Dataset records:
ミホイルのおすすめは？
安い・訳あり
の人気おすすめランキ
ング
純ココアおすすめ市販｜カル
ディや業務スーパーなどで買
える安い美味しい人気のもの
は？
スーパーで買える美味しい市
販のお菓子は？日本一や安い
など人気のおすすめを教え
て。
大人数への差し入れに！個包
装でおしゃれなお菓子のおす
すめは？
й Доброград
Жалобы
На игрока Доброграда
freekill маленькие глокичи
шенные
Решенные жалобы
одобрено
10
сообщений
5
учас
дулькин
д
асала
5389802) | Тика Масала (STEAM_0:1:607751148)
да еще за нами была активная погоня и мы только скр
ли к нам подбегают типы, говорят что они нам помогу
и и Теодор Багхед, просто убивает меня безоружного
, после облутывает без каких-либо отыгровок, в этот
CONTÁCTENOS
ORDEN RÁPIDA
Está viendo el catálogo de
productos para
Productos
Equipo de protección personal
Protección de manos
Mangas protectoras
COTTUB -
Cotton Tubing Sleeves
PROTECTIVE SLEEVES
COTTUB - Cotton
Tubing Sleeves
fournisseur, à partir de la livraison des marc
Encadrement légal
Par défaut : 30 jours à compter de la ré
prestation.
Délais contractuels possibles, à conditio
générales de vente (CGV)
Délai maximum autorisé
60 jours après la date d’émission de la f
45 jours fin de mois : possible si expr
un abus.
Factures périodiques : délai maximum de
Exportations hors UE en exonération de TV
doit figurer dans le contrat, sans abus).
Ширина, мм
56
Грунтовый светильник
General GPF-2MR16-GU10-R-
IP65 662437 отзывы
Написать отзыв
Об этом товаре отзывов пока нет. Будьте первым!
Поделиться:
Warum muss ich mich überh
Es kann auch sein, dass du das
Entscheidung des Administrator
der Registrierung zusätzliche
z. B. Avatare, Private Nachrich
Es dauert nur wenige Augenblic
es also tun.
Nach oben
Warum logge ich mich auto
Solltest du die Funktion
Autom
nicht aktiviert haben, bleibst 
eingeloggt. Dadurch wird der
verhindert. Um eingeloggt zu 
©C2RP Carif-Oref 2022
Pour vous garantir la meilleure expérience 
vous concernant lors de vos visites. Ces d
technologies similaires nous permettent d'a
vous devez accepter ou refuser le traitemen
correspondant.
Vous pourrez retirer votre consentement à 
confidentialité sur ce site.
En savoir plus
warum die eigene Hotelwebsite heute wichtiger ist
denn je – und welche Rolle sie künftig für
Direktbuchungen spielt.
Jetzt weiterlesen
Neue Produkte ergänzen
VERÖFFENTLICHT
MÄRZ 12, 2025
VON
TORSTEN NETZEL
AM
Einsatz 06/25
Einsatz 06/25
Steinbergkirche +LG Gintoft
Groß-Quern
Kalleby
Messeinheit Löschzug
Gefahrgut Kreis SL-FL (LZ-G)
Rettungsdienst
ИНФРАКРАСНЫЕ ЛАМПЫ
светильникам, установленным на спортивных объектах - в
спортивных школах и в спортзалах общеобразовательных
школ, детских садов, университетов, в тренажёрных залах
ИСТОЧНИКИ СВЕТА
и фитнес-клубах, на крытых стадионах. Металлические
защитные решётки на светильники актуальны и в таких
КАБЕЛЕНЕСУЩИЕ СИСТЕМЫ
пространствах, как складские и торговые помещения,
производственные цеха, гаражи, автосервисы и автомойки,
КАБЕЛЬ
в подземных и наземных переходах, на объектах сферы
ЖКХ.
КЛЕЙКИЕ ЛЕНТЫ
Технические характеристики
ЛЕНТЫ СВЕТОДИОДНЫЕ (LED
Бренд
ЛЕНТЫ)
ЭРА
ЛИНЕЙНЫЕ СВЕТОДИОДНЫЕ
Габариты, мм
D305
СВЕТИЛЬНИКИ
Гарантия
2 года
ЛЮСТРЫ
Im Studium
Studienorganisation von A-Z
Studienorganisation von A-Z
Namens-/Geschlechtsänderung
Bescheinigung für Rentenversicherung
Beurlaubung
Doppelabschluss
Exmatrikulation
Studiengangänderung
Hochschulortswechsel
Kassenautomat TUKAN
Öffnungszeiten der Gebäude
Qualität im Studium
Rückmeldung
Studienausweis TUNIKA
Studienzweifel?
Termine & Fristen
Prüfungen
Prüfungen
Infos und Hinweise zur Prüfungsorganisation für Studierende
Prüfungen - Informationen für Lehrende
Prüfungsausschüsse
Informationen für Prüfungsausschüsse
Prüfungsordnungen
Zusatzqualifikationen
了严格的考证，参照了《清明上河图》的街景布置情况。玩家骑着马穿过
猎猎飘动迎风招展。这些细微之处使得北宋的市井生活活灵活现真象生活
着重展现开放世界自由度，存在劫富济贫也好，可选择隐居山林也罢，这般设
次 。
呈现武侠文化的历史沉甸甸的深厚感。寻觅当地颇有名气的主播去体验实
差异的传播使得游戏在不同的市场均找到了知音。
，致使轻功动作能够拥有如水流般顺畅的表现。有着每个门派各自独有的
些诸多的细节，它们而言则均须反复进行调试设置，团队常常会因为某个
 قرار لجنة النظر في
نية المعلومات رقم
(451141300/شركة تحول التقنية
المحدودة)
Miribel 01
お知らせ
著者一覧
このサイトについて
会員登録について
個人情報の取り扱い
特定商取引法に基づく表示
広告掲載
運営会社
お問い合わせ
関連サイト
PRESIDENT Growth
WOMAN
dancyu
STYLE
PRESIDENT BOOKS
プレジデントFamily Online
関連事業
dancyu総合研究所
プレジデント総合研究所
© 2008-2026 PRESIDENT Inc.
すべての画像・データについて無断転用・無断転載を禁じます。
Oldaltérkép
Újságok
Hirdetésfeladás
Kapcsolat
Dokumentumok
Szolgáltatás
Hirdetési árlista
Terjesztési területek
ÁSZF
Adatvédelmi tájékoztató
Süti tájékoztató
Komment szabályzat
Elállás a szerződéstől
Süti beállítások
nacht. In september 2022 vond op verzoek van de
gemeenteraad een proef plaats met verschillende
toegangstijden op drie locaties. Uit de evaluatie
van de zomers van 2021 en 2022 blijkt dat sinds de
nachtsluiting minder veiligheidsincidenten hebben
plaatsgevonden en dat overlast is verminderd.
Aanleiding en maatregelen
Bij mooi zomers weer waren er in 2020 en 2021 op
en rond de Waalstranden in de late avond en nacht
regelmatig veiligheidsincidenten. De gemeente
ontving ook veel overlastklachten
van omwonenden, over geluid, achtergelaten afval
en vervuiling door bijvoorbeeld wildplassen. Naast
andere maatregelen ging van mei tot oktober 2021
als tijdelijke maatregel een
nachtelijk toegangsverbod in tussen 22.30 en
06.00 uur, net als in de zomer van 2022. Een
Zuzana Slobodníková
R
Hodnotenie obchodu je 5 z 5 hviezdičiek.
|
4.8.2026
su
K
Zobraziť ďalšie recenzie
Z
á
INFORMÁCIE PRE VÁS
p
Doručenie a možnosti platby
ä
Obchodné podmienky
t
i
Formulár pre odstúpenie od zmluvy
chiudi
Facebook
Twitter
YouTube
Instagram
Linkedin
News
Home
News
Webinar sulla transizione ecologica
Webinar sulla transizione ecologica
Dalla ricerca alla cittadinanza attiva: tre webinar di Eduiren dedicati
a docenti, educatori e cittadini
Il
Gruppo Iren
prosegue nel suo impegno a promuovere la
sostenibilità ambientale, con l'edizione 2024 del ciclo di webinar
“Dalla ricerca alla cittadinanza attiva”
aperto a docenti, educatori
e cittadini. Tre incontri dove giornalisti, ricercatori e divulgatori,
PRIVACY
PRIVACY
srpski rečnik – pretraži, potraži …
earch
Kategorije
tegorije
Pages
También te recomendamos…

▶ **WHAT YOU ARE ASKED TO DO**
Match on "eingeloggt" and report each line of the data above that has it.

▶ **TASK OUTPUT**
eingeloggt. Dadurch wird der
verhindert. Um eingeloggt zu 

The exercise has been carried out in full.